## Requirement
Copy out the whole listing exactly as given. Skip the pictures.

## Provided data
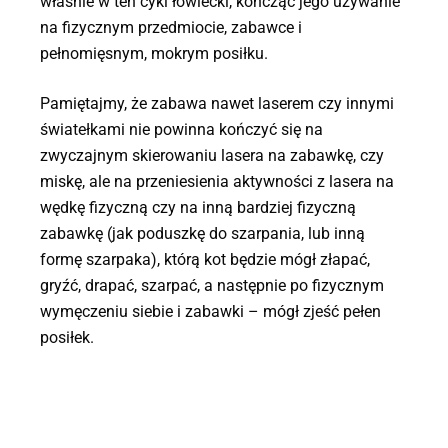
właśnie w ten cykl łowiecki, kończąc jego używanie
na fizycznym przedmiocie, zabawce i
pełnomięsnym, mokrym posiłku.
Pamiętajmy, że zabawa nawet laserem czy innymi
światełkami nie powinna kończyć się na
zwyczajnym skierowaniu lasera na zabawkę, czy
miskę, ale na przeniesienia aktywności z lasera na
wędkę fizyczną czy na inną bardziej fizyczną
zabawkę (jak poduszkę do szarpania, lub inną
formę szarpaka), którą kot będzie mógł złapać,
gryźć, drapać, szarpać, a następnie po fizycznym
wymęczeniu siebie i zabawki – mógł zjeść pełen
posiłek.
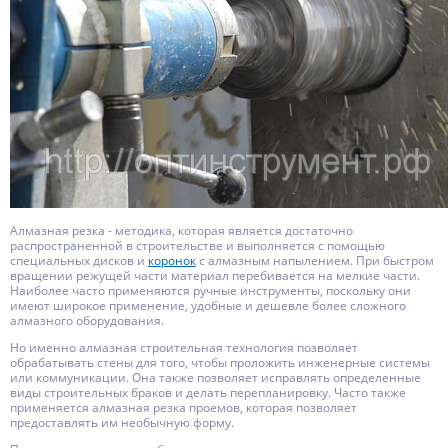
Алмазная резка - методика, которая является достаточно
распространенной в строительстве и выполняется с помощью
специальных дисков и
коронок
с алмазным напылением. При быстром
вращении режущей части материал перебивается на мелкие части.
Наиболее часто применяются ручные инструменты, поскольку они
имеют широкое применение, удобные и дешевле более сложного
алмазного оборудования.
Но именно алмазная строительная технология позволяет
обрабатывать стены для того, чтобы проложить инженерные системы
или коммуникации. Она также позволяет исправлять определенные
виды строительных браков и делать перепланировку. Часто также
применяется алмазная резка проемов, которая позволяет
предоставлять им необычную форму.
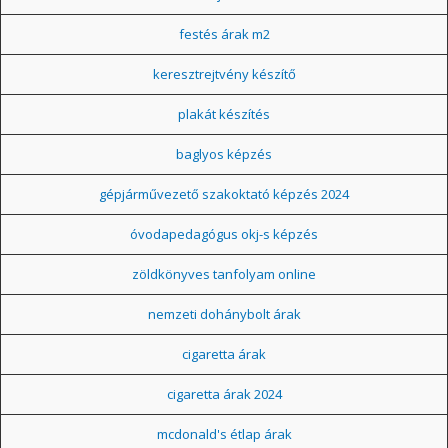
festés árak m2
keresztrejtvény készítő
plakát készítés
baglyos képzés
gépjárművezető szakoktató képzés 2024
óvodapedagógus okj-s képzés
zöldkönyves tanfolyam online
nemzeti dohánybolt árak
cigaretta árak
cigaretta árak 2024
mcdonald's étlap árak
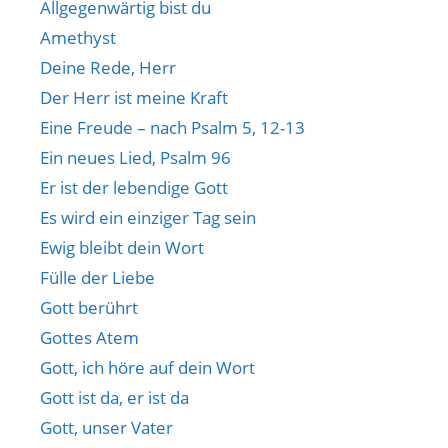
Allgegenwärtig bist du
Amethyst
Deine Rede, Herr
Der Herr ist meine Kraft
Eine Freude – nach Psalm 5, 12-13
Ein neues Lied, Psalm 96
Er ist der lebendige Gott
Es wird ein einziger Tag sein
Ewig bleibt dein Wort
Fülle der Liebe
Gott berührt
Gottes Atem
Gott, ich höre auf dein Wort
Gott ist da, er ist da
Gott, unser Vater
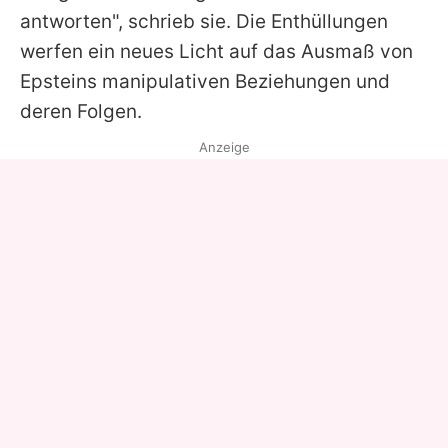
antworten", schrieb sie. Die Enthüllungen
werfen ein neues Licht auf das Ausmaß von
Epsteins manipulativen Beziehungen und
deren Folgen.
Anzeige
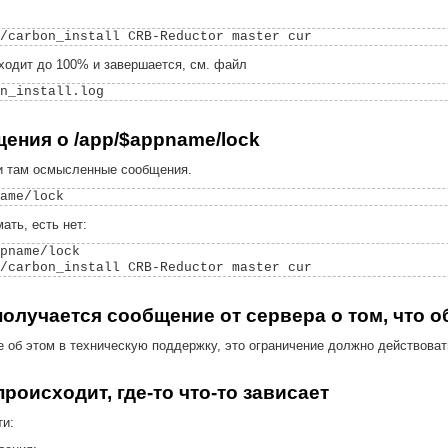
ходит до 100% и завершается, см. файл
щения о /app/$appname/lock
ли там осмысленные сообщения.
ать, есть нет:
pname/lock

получается сообщение от сервера о том, что 
 об этом в техническую поддержку, это ограничение должно действоват
происходит, где-то что-то зависает
ти:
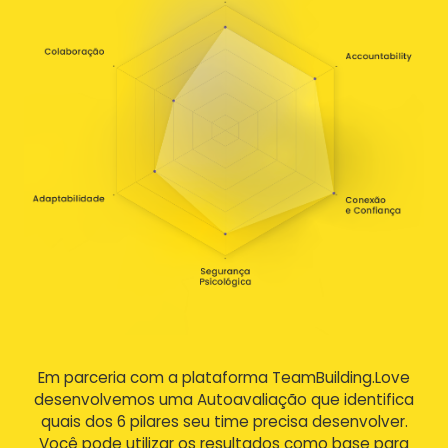
Em parceria com a plataforma TeamBuilding.Love
desenvolvemos uma Autoavaliação que identifica
quais dos 6 pilares seu time precisa desenvolver.
Você pode utilizar os resultados como base para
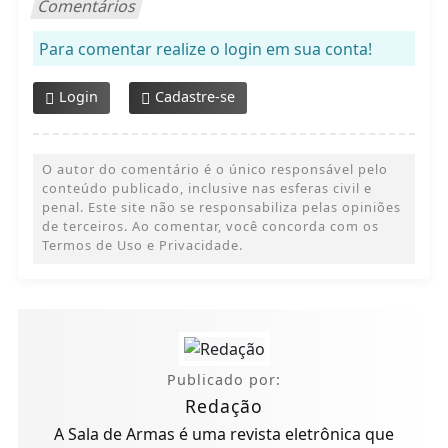
Comentários
Para comentar realize o login em sua conta!
Login
Cadastre-se
O autor do comentário é o único responsável pelo
conteúdo publicado, inclusive nas esferas civil e
penal. Este site não se responsabiliza pelas opiniões
de terceiros. Ao comentar, você concorda com os
Termos de Uso e Privacidade.
Publicado por:
Redação
A Sala de Armas é uma revista eletrônica que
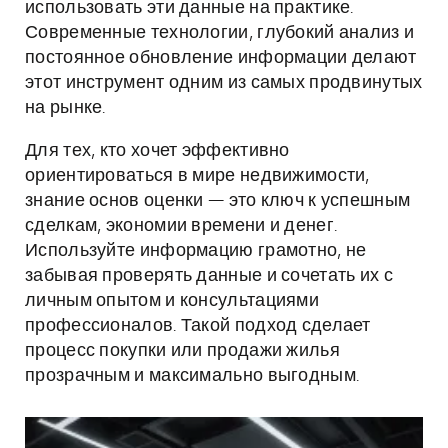
использовать эти данные на практике.
Современные технологии, глубокий анализ и
постоянное обновление информации делают
этот инструмент одним из самых продвинутых
на рынке.
Для тех, кто хочет эффективно
ориентироваться в мире недвижимости,
знание основ оценки — это ключ к успешным
сделкам, экономии времени и денег.
Используйте информацию грамотно, не
забывая проверять данные и сочетать их с
личным опытом и консультациями
профессионалов. Такой подход сделает
процесс покупки или продажи жилья
прозрачным и максимально выгодным.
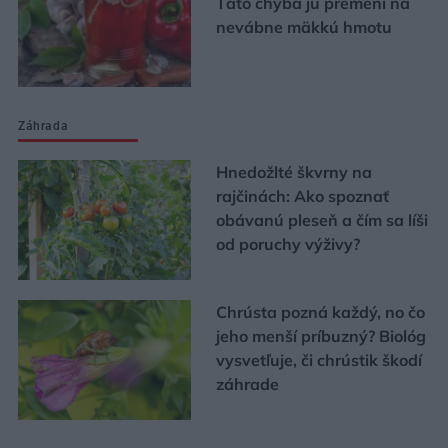
Táto chyba ju premení na
nevábne mäkkú hmotu
Záhrada
Hnedožlté škvrny na
rajčinách: Ako spoznať
obávanú pleseň a čím sa líši
od poruchy výživy?
Chrústa pozná každý, no čo
jeho menší príbuzný? Biológ
vysvetľuje, či chrústik škodí
záhrade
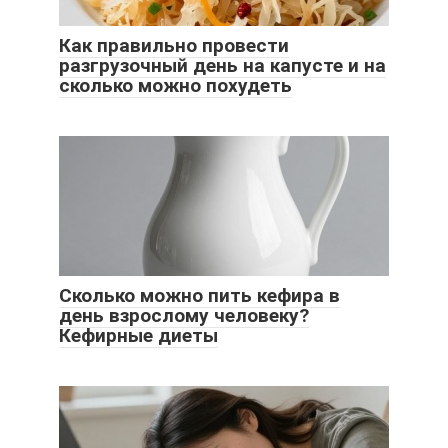
Как правильно провести
разгрузочный день на капусте и на
сколько можно похудеть
Сколько можно пить кефира в
день взрослому человеку?
Кефирные диеты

## Result of this exercise
właśnie w ten cykl łowiecki, kończąc jego używanie
na fizycznym przedmiocie, zabawce i
pełnomięsnym, mokrym posiłku.
Pamiętajmy, że zabawa nawet laserem czy innymi
światełkami nie powinna kończyć się na
zwyczajnym skierowaniu lasera na zabawkę, czy
miskę, ale na przeniesienia aktywności z lasera na
wędkę fizyczną czy na inną bardziej fizyczną
zabawkę (jak poduszkę do szarpania, lub inną
formę szarpaka), którą kot będzie mógł złapać,
gryźć, drapać, szarpać, a następnie po fizycznym
wymęczeniu siebie i zabawki – mógł zjeść pełen
posiłek.
Алмазная резка - методика, которая является достаточно
распространенной в строительстве и выполняется с помощью
специальных дисков и
коронок
с алмазным напылением. При быстром
вращении режущей части материал перебивается на мелкие части.
Наиболее часто применяются ручные инструменты, поскольку они
имеют широкое применение, удобные и дешевле более сложного
алмазного оборудования.
Но именно алмазная строительная технология позволяет
обрабатывать стены для того, чтобы проложить инженерные системы
или коммуникации. Она также позволяет исправлять определенные
виды строительных браков и делать перепланировку. Часто также
применяется алмазная резка проемов, которая позволяет
предоставлять им необычную форму.
festés árak m2
keresztrejtvény készítő
plakát készítés
baglyos képzés
gépjárművezető szakoktató képzés 2024
óvodapedagógus okj-s képzés
zöldkönyves tanfolyam online
nemzeti dohánybolt árak
cigaretta árak
cigaretta árak 2024
mcdonald's étlap árak
Allgegenwärtig bist du
Amethyst
Deine Rede, Herr
Der Herr ist meine Kraft
Eine Freude – nach Psalm 5, 12-13
Ein neues Lied, Psalm 96
Er ist der lebendige Gott
Es wird ein einziger Tag sein
Ewig bleibt dein Wort
Fülle der Liebe
Gott berührt
Gottes Atem
Gott, ich höre auf dein Wort
Gott ist da, er ist da
Gott, unser Vater
antworten", schrieb sie. Die Enthüllungen
werfen ein neues Licht auf das Ausmaß von
Epsteins manipulativen Beziehungen und
deren Folgen.
Anzeige
ходит до 100% и завершается, см. файл
щения о /app/$appname/lock
ли там осмысленные сообщения.
ать, есть нет:
pname/lock

получается сообщение от сервера о том, что 
 об этом в техническую поддержку, это ограничение должно действоват
происходит, где-то что-то зависает
ти:
Em parceria com a plataforma TeamBuilding.Love
desenvolvemos uma Autoavaliação que identifica
quais dos 6 pilares seu time precisa desenvolver.
Você pode utilizar os resultados como base para
Comentários
Para comentar realize o login em sua conta!
Login
Cadastre-se
O autor do comentário é o único responsável pelo
conteúdo publicado, inclusive nas esferas civil e
penal. Este site não se responsabiliza pelas opiniões
de terceiros. Ao comentar, você concorda com os
Termos de Uso e Privacidade.
Publicado por:
Redação
A Sala de Armas é uma revista eletrônica que
использовать эти данные на практике.
Современные технологии, глубокий анализ и
постоянное обновление информации делают
этот инструмент одним из самых продвинутых
на рынке.
Для тех, кто хочет эффективно
ориентироваться в мире недвижимости,
знание основ оценки — это ключ к успешным
сделкам, экономии времени и денег.
Используйте информацию грамотно, не
забывая проверять данные и сочетать их с
личным опытом и консультациями
профессионалов. Такой подход сделает
процесс покупки или продажи жилья
прозрачным и максимально выгодным.
Táto chyba ju premení na
nevábne mäkkú hmotu
Záhrada
Hnedožlté škvrny na
rajčinách: Ako spoznať
obávanú pleseň a čím sa líši
od poruchy výživy?
Chrústa pozná každý, no čo
jeho menší príbuzný? Biológ
vysvetľuje, či chrústik škodí
záhrade
Как правильно провести
разгрузочный день на капусте и на
сколько можно похудеть
Сколько можно пить кефира в
день взрослому человеку?
Кефирные диеты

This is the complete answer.